What’s the highest volume traded cryptocurrency today? Tether by a long shot, with 2x the monthly volume of bitcoin and nearly 4x that of ether.
The USD is Still King
The interesting thing about stablecoins is that they are denominated in nearly every major fiat currency, USD, EUR, CNY, GBP, CHF, JPY, and INR. None of the other fiat currencies, however, even come close to matching the size of USD stablecoins. While there has been much pontification about the USD loss of preeminence in the world of finance and trade (there doesn’t seem to be any evidence to suggest that’s true), the USD dominance is stablecoins far surpasses anything we see in the real world, accounting for ~99.8% of the stablecoin market. The crypto community loves to dunk on fiat currencies and it may just be that the USD is the best house on the worst block, but to say that crypto users love the USD would be an understatement.
Clarity Was Not the Panacea It Was Expected to Be
It has been over 7 years since some members of the crypto community began to publicly question Tether’s operations and backing. What has Tether done in those 7 years since those questions were first asked, a time that includes fines paid to CFTC and NYAG? Explode in popularity. It is not only essential to the functioning of many crypto exchanges, but it has emerged as one of the largest holders of US government debt, enshrining itself as systematically important to both the digital asset industry and the US Treasury.
In 2018 – 2019 there was an industry move to supplant USDT as the pre-eminent stablecoin. It was believed that better clarity, through monthly asset and liability attestations performed by third parties, would be favored by users. Hence, we had the launch of USDC, GUSD, BUSD, and PAX, to name a few. While USDT would go on to lose some share in the stablecoin market, definitionally it had to with nearly the entire market to itself (except for DAI issued by MakerDAO), the challengers were never able to unseat USDT. Either USDT’s grip on the market was too strong, or the clarity benefits brought by other off-chain reserve-style tokens weren’t great enough (or worse, were a liability for some stablecoin users) for users to make the switch.
Payments an Enticing Use Case
While volatile cryptocurrencies like bitcoin have always offered the promise of being used for commerce, cross-border payments, and other medium-of-exchange applications, for technical (speed) and psychological reasons (hindsight bias) that use case has largely taken a backseat to the store of value/digital gold use case. But it is these applications where stablecoins could potentially shine. Certainly, the ability to lower credit card processing fees, which could eat up an entire merchant’s margin, is appealing from the merchant’s side. From the payor’s side, there could be benefits as well. Speed of money movement, ability to transact 24/7, and lower-cost international transactions are all things that stablecoins enable, benefiting those who send stablecoins.
Stablecoins Inherit the US's Policies
One downside is that these USD stablecoins all inherit the economic, monetary, fiscal, and political policies of the US. That may be too much for those who have opted out of the regime entirely for something like bitcoin, but for many that is an improvement on either their current home country fiat currency, banking system, or both.

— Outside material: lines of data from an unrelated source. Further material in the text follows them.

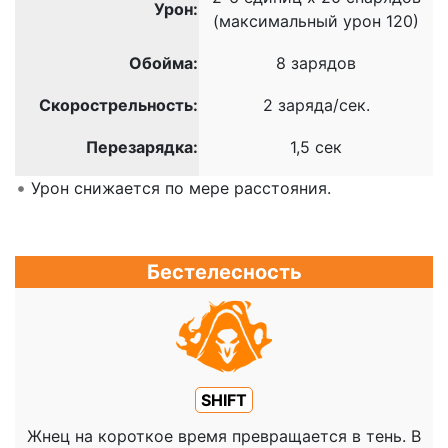
Урон:
(максимальный урон 120)
Обойма:
8 зарядов
Скорострельность:
2 заряда/сек.
Перезарядка:
1,5 сек
Урон снижается по мере расстояния.
Бестелесность
SHIFT
Жнец на короткое время превращается в тень. В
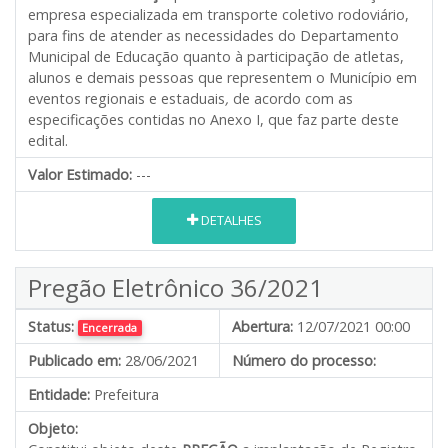
empresa especializada em transporte coletivo rodoviário,
para fins de atender as necessidades do Departamento
Municipal de Educação quanto à participação de atletas,
alunos e demais pessoas que representem o Município em
eventos regionais e estaduais
,
de acordo com as
especificações contidas no Anexo I, que faz parte deste
edital.
Valor Estimado:
---
DETALHES
Pregão Eletrônico 36/2021
Status:
Abertura:
12/07/2021 00:00
Encerrada
Publicado em:
28/06/2021
Número do processo:
Entidade:
Prefeitura
Objeto:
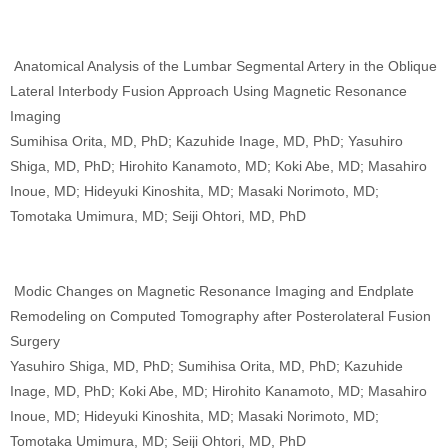
Anatomical Analysis of the Lumbar Segmental Artery in the Oblique
Lateral Interbody Fusion Approach Using Magnetic Resonance
Imaging
Sumihisa Orita, MD, PhD; Kazuhide Inage, MD, PhD; Yasuhiro
Shiga, MD, PhD; Hirohito Kanamoto, MD; Koki Abe, MD; Masahiro
Inoue, MD; Hideyuki Kinoshita, MD; Masaki Norimoto, MD;
Tomotaka Umimura, MD; Seiji Ohtori, MD, PhD
Modic Changes on Magnetic Resonance Imaging and Endplate
Remodeling on Computed Tomography after Posterolateral Fusion
Surgery
Yasuhiro Shiga, MD, PhD; Sumihisa Orita, MD, PhD; Kazuhide
Inage, MD, PhD; Koki Abe, MD; Hirohito Kanamoto, MD; Masahiro
Inoue, MD; Hideyuki Kinoshita, MD; Masaki Norimoto, MD;
Tomotaka Umimura, MD; Seiji Ohtori, MD, PhD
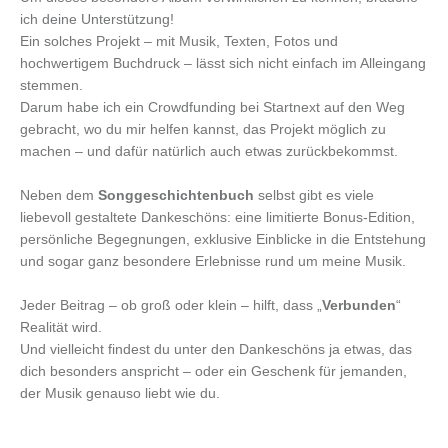
ich deine Unterstützung!
Ein solches Projekt – mit Musik, Texten, Fotos und
hochwertigem Buchdruck – lässt sich nicht einfach im Alleingang
stemmen.
Darum habe ich ein Crowdfunding bei Startnext auf den Weg
gebracht, wo du mir helfen kannst, das Projekt möglich zu
machen – und dafür natürlich auch etwas zurückbekommst.
Neben dem
Songgeschichtenbuch
selbst gibt es viele
liebevoll gestaltete Dankeschöns: eine limitierte Bonus-Edition,
persönliche Begegnungen, exklusive Einblicke in die Entstehung
und sogar ganz besondere Erlebnisse rund um meine Musik.
Jeder Beitrag – ob groß oder klein – hilft, dass „
Verbunden
“
Realität wird.
Und vielleicht findest du unter den Dankeschöns ja etwas, das
dich besonders anspricht – oder ein Geschenk für jemanden,
der Musik genauso liebt wie du.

While the Federal Reserve, US Treasury, and politicians have given a tepid response to an official US CBDC (central bank digital currency), perhaps they don’t need to do more. The current digital asset ecosystem seems to be promoting the USD just fine. Given the overwhelming response for USD stablecoins over any other fiat currency, maybe the reality is that if we broke down the fiat silos created by national borders, the USD is underappreciated, instead of overappreciated as many economic and financial pundits would argue.